First, a transmission outage which results in the power project not being synchronized to the grid is excluded from the calculation of Forgone Energy. Further, even if such a transmission outage was an event of force majeure under the RESA, the Key RESA Terms do not permit an extension of the twenty (20) year RESA term if such a force majeure event occurs after COD. Thus, it appears to AlbertaPowerMarket.com that if the transmission system to which the project is connected goes out completely, as opposed to being partially constrained or congested, then there will be neither compensation paid by the AESO under the Forgone Energy calculations nor an extension of the RESA term for that transmission outage period. In other words, our reading is that transmission outage risk is to be borne 100% by the project proponent under the proposed terms for the RESA.
Second, there will be no compensation by the AESO under the RESA if pursuant to ISO Rule 202.5 the project is curtailed because at any time the supply of electricity at zero dollar ($0) bids (generally composed in Alberta of renewable generation and the minimum stable generation of the thermal plants) exceeds system demand. In other words, the successful proponent, and not the AESO, will bear the risk that over time Alberta procures more renewable electricity than the Alberta market requires to meet demand at any moment in time. Zero dollar ($0) Power Pool Prices happen infrequently now in Alberta, but over a twenty (20) year contract it is a risk that will need to be assessed by developers and their lenders. Again, many project proponents will criticize this proposed allocation of “project over build” risk because it is Alberta (through the AESO), rather than the project proponents, that will decide how much renewable electricity will be procured over time in the province.

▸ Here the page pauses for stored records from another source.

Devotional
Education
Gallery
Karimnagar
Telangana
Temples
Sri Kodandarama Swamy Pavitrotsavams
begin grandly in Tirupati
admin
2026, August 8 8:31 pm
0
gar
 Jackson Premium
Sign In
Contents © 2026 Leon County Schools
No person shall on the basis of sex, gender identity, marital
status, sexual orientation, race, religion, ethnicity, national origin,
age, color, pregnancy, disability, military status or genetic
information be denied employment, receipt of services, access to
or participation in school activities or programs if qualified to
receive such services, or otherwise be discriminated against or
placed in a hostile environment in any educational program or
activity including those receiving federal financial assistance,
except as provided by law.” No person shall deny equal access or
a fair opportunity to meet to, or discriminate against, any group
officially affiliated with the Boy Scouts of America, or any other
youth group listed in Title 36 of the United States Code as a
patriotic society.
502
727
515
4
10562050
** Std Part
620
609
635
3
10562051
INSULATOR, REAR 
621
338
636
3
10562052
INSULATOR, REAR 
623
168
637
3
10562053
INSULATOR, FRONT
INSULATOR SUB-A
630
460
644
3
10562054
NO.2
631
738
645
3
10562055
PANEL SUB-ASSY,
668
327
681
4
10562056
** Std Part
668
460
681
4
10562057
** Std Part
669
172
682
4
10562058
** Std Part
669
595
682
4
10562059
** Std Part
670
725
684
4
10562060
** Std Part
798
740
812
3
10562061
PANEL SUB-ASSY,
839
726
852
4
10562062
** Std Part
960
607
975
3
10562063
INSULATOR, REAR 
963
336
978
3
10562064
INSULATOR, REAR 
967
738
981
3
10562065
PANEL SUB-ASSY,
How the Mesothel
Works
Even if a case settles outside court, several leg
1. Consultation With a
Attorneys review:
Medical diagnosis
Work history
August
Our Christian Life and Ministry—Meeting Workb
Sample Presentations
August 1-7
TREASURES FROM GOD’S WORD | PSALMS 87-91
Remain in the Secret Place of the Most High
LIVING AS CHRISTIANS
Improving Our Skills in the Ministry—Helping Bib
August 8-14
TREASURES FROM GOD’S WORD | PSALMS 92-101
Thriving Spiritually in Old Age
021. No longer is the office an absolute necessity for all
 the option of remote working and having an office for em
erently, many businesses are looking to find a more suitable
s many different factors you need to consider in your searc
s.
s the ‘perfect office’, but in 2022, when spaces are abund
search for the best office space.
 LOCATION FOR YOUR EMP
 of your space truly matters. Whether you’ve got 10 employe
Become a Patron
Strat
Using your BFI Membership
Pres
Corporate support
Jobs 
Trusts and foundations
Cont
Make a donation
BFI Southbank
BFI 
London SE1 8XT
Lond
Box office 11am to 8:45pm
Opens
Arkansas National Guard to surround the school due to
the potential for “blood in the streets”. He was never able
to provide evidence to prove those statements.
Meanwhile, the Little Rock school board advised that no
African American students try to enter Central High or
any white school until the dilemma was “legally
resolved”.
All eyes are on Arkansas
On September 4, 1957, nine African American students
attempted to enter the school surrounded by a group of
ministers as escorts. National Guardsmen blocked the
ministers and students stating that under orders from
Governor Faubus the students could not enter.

In summary, the AESO has moved on the curtailment risk issue, but it has only agreed to accept some of the curtailment risk caused by a transmission constraint. Proponents have not received the broader curtailment protection that many requested, which was to be compensated if they were not dispatched or dispatched down (i.e. curtailed) by the AESO for any reason that was beyond their control. Unless the AESO agrees to move again on this issue, the proponents will have to assess and factor the transmission constraint and broader curtailment risk for their projects into their bid prices in REP Round 1. This is not fatal in our view to REP Round 1, but its importance should not be overlooked as it may result in bid prices for REP Round 1 that are higher than they otherwise would be in Alberta.

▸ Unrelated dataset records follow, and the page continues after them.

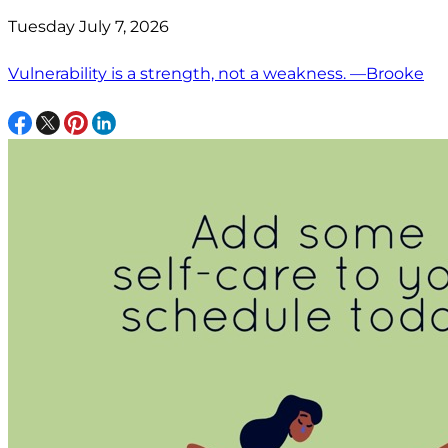
Tuesday July 7, 2026
Vulnerability is a strength, not a weakness. —Brooke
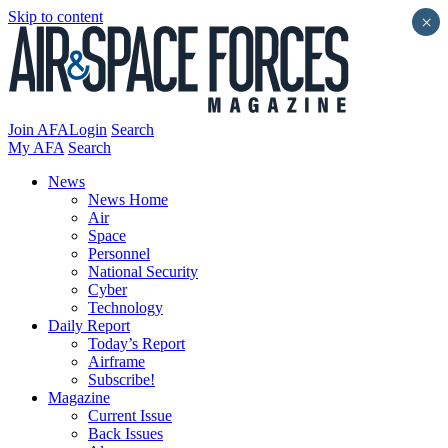
Skip to content
×
Join AFA
Login
Search
My AFA
Search
News
News Home
Air
Space
Personnel
National Security
Cyber
Technology
Daily Report
Today’s Report
Airframe
Subscribe!
Magazine
Current Issue
Back Issues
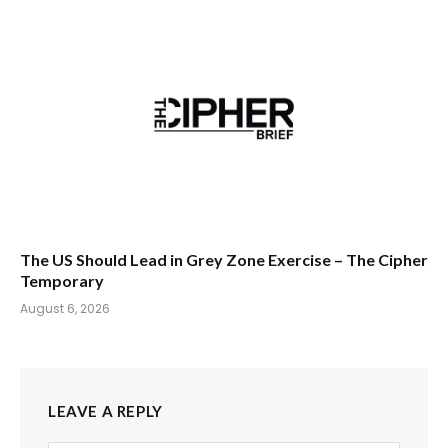
The US Should Lead in Grey Zone Exercise – The Cipher
Temporary
August 6, 2026
LEAVE A REPLY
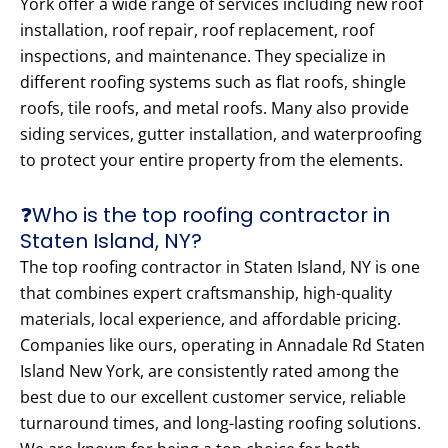
York offer a wide range of services including new roof
installation, roof repair, roof replacement, roof
inspections, and maintenance. They specialize in
different roofing systems such as flat roofs, shingle
roofs, tile roofs, and metal roofs. Many also provide
siding services, gutter installation, and waterproofing
to protect your entire property from the elements.
❓Who is the top roofing contractor in
Staten Island, NY?
The top roofing contractor in Staten Island, NY is one
that combines expert craftsmanship, high-quality
materials, local experience, and affordable pricing.
Companies like ours, operating in Annadale Rd Staten
Island New York, are consistently rated among the
best due to our excellent customer service, reliable
turnaround times, and long-lasting roofing solutions.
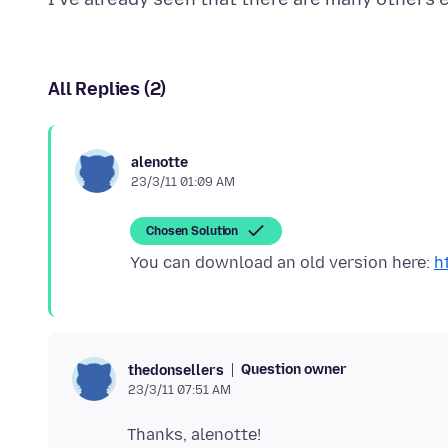
All Replies (2)
alenotte
23/3/11 01:09 AM
Chosen Solution
You can download an old version here:
h
Question owner
thedonsellers
23/3/11 07:51 AM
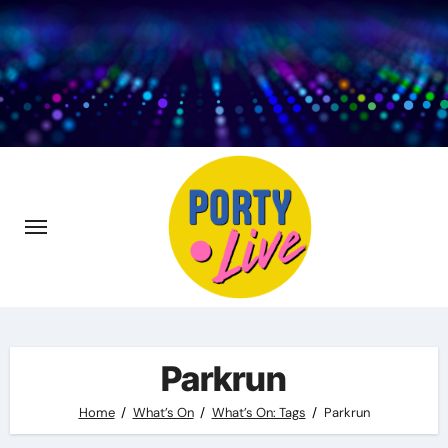
Skip
to
content
Parkrun
Home
What’s On
What’s On: Tags
Parkrun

We encourage the AESO to spend some time at the upcoming information session on April 18, 2017 or at another session, to more fully explain its thinking on curtailment. This should include how the Forgone Energy, Change in Law and Force Majeure provisions to be included in the RESA will work together to address various potential curtailment scenarios. This will help to clarify the issues, and may allay some of the developer and lender concerns in respect of curtailment.
Curtailment is only one of many issues identified by AlbertaPowerMarket.com in the latest Key RESA Terms. We are also speaking to clients about the provisions in the Key RESA Terms dealing with AESO termination for convenience (especially the limit and cap on payments if done prior to the commencement of construction), early COD, pre-COD energy, change in law, facility modifications, and the sharing of government support payments. A full legal version of the RESA, and not just the high level terms that we got last week, will be released by the AESO in the RFP stage of REP Round 1. We will continue to monitor RESA developments and post commentary at AlbertaPowerMarket.com on this and other issues that are applicable to the Alberta power market.